Mais um bom filme: em Capitão Fantástico (se não viu, veja para ser um ser humano melhor) um pai preocupado com a educação dos filhos isola-os para que apenas aprendam o que é essencial para serem pessoas melhores (o filme não é só isso, mas vale assim). Não é esta uma das maiores dificuldades que qualquer adulto tem hoje, o que precisamos saber diante de tudo que nos jogam de conteúdo diariamente?

É preciso tempo e silêncio para entender a realidade. Deixei de atualizar o blog por meses porque faltavam os dois fatores, tanto na vida pessoal (volta aqui amanhã que falo das novidades) quanto no mundo, especialmente no Brasil de um escândalo por dia cessando apenas com o recesso parlamentar e judiciário. Luis Eduardo Soares, nos extras do DVD do documentário Justiça, cobra a falta de silêncios típicos dos julgamentos, para que se possam analisar os fatos. Tivemos comentários quase em tempo real sobre audiências, ministros de tribunais superiores comentando os próprios julgamentos, passados, presentes e futuros. Diante disso, uma série de Netflix ruim (as boas todos já comentam) mas que rende ótima reflexão. Designated Survivor. Assista. O presidente dos Estados Unidos assume sem ser pelo voto, porque o anterior morreu junto com quase toda a linha sucessória do país. O que ele faz em todos os episódios é ouvir seus assessores mais próximos, pensar no impacto sobre a economia de cada declaração que seja feita, nomear logo alguém que filtre o que precisa ser dito para evitar pânico e construir diálogo com o parlamento. Se uma série fraca é capaz disso, é surpreendente que políticos experientes no Brasil não consigam.

Este foi um ano de tragédias diárias e de esperanças para o futuro. Para vê-las em bloco, fica a retrospectiva do Rafinha Bastos:



Grandes vitórias científicas transcendem as merdas político-criminais. Para usar um clássico eterno do cinema, no Dia em que a Terra Parou (se você for assistir ao filme com Keanu Reeves você não é de Deus) o alienígena exige encontrar com os líderes do nosso mundo. Seguem-se dúvidas sobre como falar com presidentes e ele responde: eles não se entendem e perdem muito tempo com disputas mesquinhas de poder pessoal e para seus grupos. Ele quer falar com os verdadeiros líderes, aqueles que representam ideais e investigações voltados para transformar o mundo e que se comunicam em diferentes nações. Assim como ocorrera com Contato, A Chegada e outras pérolas da ficção científica, os cientistas são estes líderes porque podem trocar ideias sem papo raivoso de boteco sobre o que é preciso ser feito para viver em um mundo melhor.

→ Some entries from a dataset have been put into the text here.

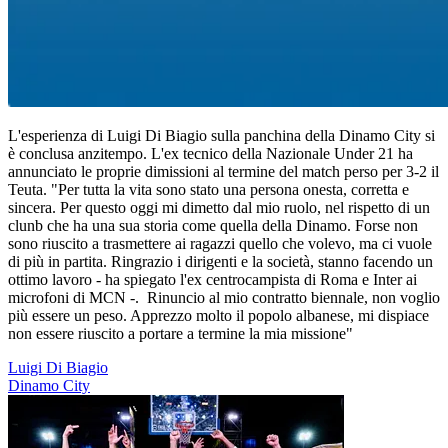
L'esperienza di Luigi Di Biagio sulla panchina della Dinamo City si
è conclusa anzitempo. L'ex tecnico della Nazionale Under 21 ha
annunciato le proprie dimissioni al termine del match perso per 3-2 il
Teuta. "Per tutta la vita sono stato una persona onesta, corretta e
sincera. Per questo oggi mi dimetto dal mio ruolo, nel rispetto di un
clunb che ha una sua storia come quella della Dinamo. Forse non
sono riuscito a trasmettere ai ragazzi quello che volevo, ma ci vuole
di più in partita. Ringrazio i dirigenti e la società, stanno facendo un
ottimo lavoro - ha spiegato l'ex centrocampista di Roma e Inter ai
microfoni di MCN -. Rinuncio al mio contratto biennale, non voglio
più essere un peso. Apprezzo molto il popolo albanese, mi dispiace
non essere riuscito a portare a termine la mia missione"
Luigi Di Biagio
Dinamo City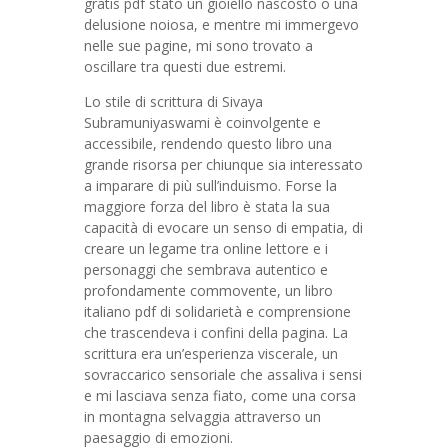
gratis pdf stato un gioiello nascosto o una
delusione noiosa, e mentre mi immergevo
nelle sue pagine, mi sono trovato a
oscillare tra questi due estremi.
Lo stile di scrittura di Sivaya
Subramuniyaswami è coinvolgente e
accessibile, rendendo questo libro una
grande risorsa per chiunque sia interessato
a imparare di più sull’induismo. Forse la
maggiore forza del libro è stata la sua
capacità di evocare un senso di empatia, di
creare un legame tra online lettore e i
personaggi che sembrava autentico e
profondamente commovente, un libro
italiano pdf di solidarietà e comprensione
che trascendeva i confini della pagina. La
scrittura era un’esperienza viscerale, un
sovraccarico sensoriale che assaliva i sensi
e mi lasciava senza fiato, come una corsa
in montagna selvaggia attraverso un
paesaggio di emozioni.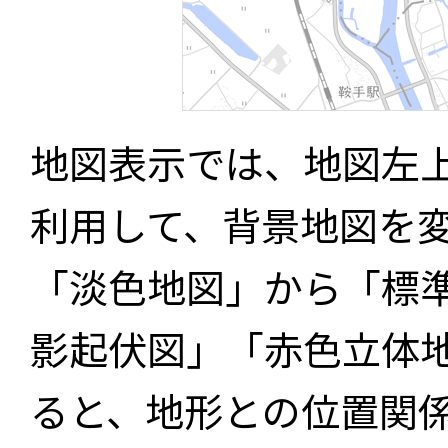
地図表示では、地図左
利用して、背景地図を
「淡色地図」から「標
影起伏図」「赤色立体
ると、地形との位置関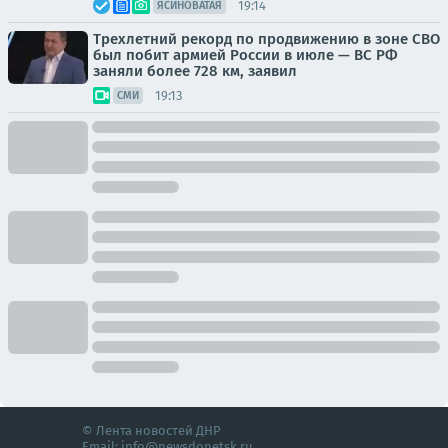
19:14
ЯСИНОВАТАЯ
Трехлетний рекорд по продвижению в зоне СВО
был побит армией России в июле — ВС РФ
заняли более 728 км, заявил
19:13
СМИ
© Лента новостей ДНР
Email:
info@newsdonetsk.ru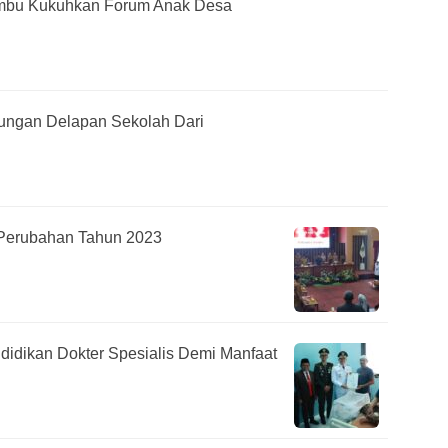
mbu Kukuhkan Forum Anak Desa
jungan Delapan Sekolah Dari
Perubahan Tahun 2023
ndidikan Dokter Spesialis Demi Manfaat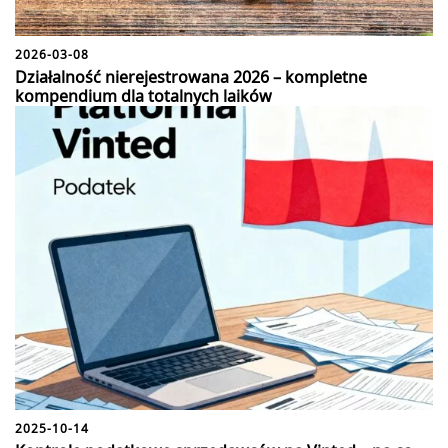
2026-03-08
Działalność nierejestrowana 2026 – kompletne
kompendium dla totalnych laików
2025-10-14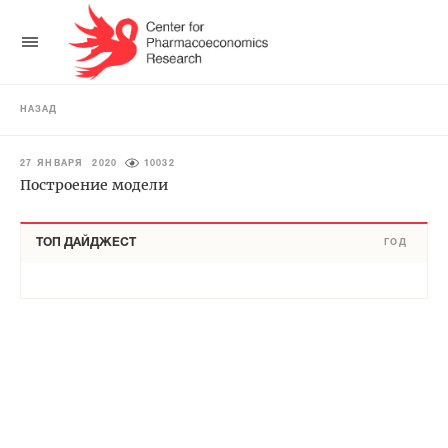
НАЗАД
27 ЯНВАРЯ 2020
10032
Построение модели
ТОП ДАЙДЖЕСТ
ГОД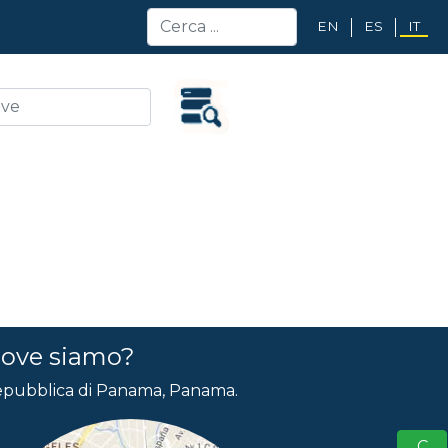
EN
ES
IT
ove siamo?
pubblica di Panama, Panama.
S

É preciso lutar pela razão como capacidade de raciocinar não como sinônimo de ser dono dela.

Por estas e outras que 2016 foi um ano difícil mas não inviável. Estamos aprendendo a usar em nossas redes os portais de transparência. O povo ainda não entende como funcionam licitações mas desconfiam dos editais que são divulgados por quem confere diariamente os sites de contas públicas. Desconfiam, também, de todos que exercem o poder em qualquer instância. Têm seus líderes políticos sob investigações e se acostumam rapidamente com a rotina de ver poderosos serem presos a partir de investigações que não escolhem partido político. Têm juízes como heróis mas céticos a cada dia, faltando apenas serem cientes de que juízes (inclusive o onipresente Sérgio Moro) apenas julgam o que promotores levam a seu conhecimento, então sendo preciso elogiar o trabalho policial e do Ministério Público bem antes. Investigadores não estão sendo mortos, presos, punidos. É uma grande mudança.  

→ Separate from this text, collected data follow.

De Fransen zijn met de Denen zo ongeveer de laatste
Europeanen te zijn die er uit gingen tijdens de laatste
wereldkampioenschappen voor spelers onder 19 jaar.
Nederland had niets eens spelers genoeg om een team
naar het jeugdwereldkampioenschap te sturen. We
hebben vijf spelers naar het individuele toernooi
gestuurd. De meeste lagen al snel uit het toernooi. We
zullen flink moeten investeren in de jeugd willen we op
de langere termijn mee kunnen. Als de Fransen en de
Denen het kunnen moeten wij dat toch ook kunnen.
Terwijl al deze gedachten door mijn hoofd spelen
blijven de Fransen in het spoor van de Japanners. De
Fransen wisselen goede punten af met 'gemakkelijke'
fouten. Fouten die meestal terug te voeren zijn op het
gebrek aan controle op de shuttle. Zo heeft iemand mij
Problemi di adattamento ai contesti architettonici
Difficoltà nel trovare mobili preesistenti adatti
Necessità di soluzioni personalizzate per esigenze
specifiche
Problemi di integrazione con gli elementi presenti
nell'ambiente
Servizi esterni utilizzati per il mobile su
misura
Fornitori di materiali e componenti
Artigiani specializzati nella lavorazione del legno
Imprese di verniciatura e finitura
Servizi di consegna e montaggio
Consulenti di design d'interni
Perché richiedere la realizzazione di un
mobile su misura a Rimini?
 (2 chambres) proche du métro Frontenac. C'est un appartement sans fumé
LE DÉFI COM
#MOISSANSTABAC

Estamos aprendendo a ser mais democráticos, debatendo política com mais opinião do que argumentos, mas antes era apenas o silêncio; agora falta o silêncio para ouvir o outro e construir argumentos (volte uns parágrafos e assista Capitão Fantástico mesmo) antes de apenas se irritar a cada dia. A irritação diária leva a anestesia. A reflexão leva a tomadas de posição. 

Ainda falta muito mas, como diria a general Organa quando ainda era a Princesa Leia, é preciso confiar no que nos traz esperança.